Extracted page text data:
————
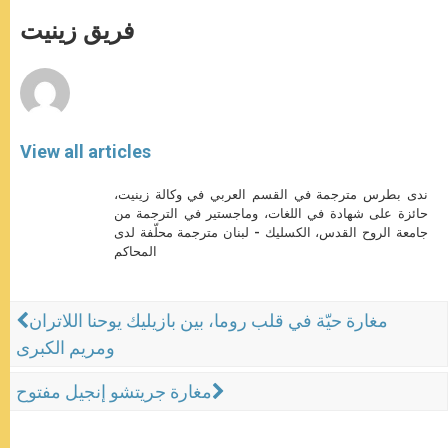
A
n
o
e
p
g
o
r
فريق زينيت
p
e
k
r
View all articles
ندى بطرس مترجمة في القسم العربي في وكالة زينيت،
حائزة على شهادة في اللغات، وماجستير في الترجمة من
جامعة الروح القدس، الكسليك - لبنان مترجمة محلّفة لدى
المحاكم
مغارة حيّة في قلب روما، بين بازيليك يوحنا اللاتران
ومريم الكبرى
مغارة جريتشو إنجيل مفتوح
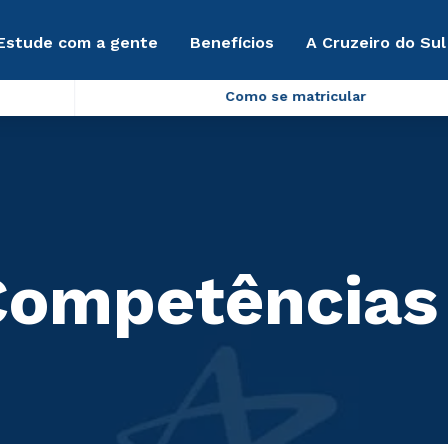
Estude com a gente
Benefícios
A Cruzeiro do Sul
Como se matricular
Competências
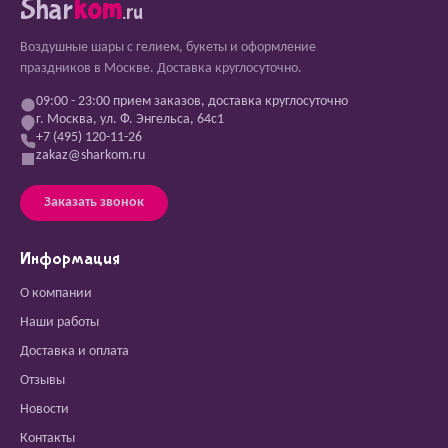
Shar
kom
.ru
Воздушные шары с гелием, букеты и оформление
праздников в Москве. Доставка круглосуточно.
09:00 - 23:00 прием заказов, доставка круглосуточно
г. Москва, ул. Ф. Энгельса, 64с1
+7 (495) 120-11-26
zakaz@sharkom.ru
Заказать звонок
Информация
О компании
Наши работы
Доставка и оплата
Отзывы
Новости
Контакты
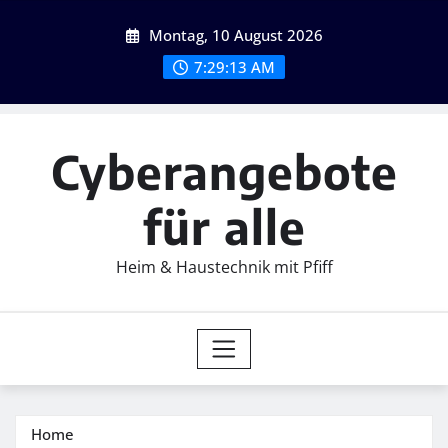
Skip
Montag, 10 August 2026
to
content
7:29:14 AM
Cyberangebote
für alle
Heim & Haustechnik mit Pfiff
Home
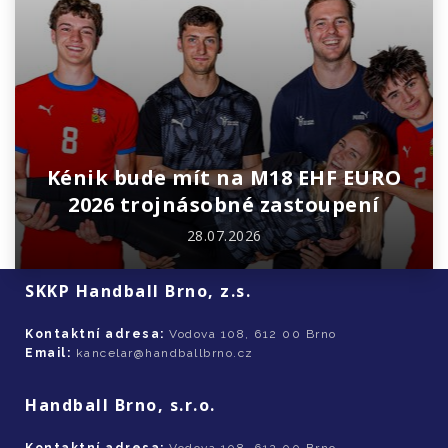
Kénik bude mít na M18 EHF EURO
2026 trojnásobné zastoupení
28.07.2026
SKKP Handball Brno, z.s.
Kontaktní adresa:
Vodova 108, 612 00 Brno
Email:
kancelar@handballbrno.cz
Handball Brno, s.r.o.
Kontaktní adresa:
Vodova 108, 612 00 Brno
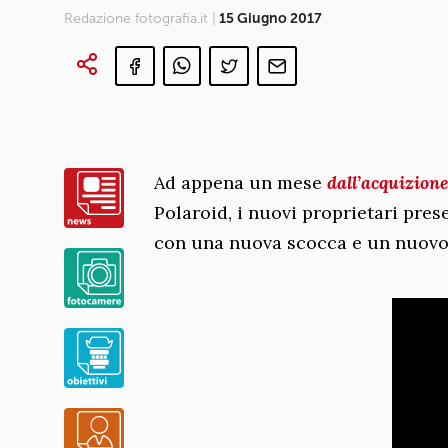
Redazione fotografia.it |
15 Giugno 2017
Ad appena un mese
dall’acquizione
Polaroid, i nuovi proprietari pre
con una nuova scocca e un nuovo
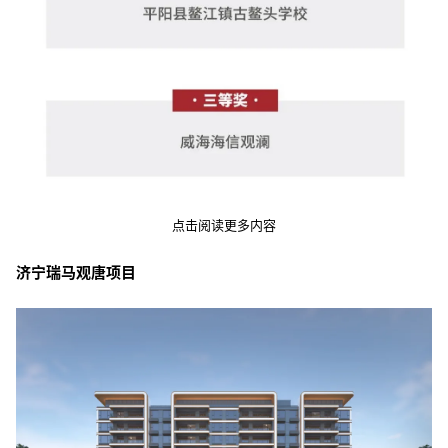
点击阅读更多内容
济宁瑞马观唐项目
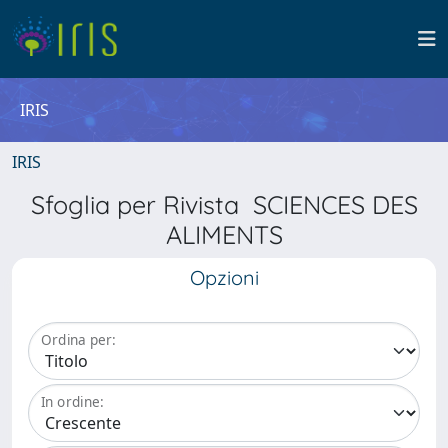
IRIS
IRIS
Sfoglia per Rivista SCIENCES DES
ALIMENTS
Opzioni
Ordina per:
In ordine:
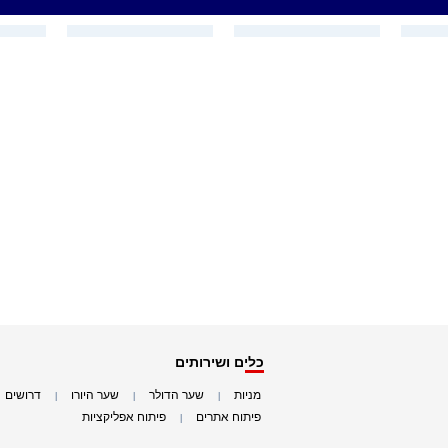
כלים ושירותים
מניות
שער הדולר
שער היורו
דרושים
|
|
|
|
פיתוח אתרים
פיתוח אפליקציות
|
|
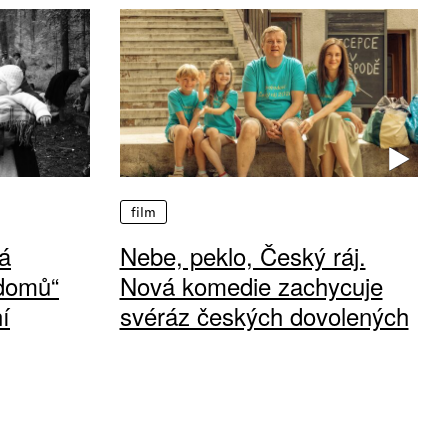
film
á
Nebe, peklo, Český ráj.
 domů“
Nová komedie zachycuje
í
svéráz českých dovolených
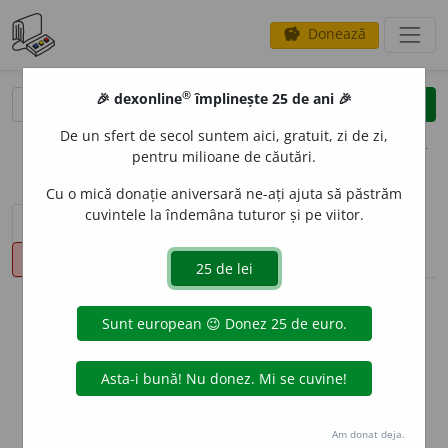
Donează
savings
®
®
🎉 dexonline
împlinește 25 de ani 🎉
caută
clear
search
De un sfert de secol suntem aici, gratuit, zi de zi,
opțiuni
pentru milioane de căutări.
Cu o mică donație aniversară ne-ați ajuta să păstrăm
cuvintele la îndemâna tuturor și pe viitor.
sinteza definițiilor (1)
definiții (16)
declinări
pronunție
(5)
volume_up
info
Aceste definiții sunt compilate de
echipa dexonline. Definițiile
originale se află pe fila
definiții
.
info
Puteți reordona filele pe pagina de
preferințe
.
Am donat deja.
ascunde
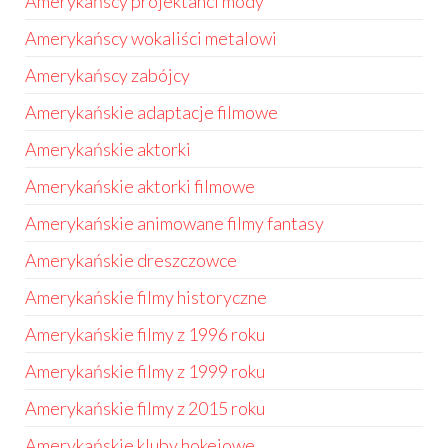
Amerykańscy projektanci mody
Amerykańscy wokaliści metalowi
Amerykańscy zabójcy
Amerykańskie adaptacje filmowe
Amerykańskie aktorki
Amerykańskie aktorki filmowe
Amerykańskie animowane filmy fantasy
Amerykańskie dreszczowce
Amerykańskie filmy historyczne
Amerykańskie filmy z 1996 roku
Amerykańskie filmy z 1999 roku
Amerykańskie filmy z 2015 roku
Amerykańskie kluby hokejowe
————
Working from the entries above, please transcribe only the lines from the line with "con una nuova scocca e un nuovo" through the line with "svéráz českých dovolených", exactly, with both end lines and without pictures.

Exercise answer
con una nuova scocca e un nuovo
点击阅读更多内容
济宁瑞马观唐项目
IRIS
IRIS
Sfoglia per Rivista SCIENCES DES
ALIMENTS
Opzioni
Ordina per:
In ordine:
כלים ושירותים
מניות
שער הדולר
שער היורו
דרושים
|
|
|
|
פיתוח אתרים
פיתוח אפליקציות
|
|
film
á
Nebe, peklo, Český ráj.
 domů“
Nová komedie zachycuje
í
svéráz českých dovolených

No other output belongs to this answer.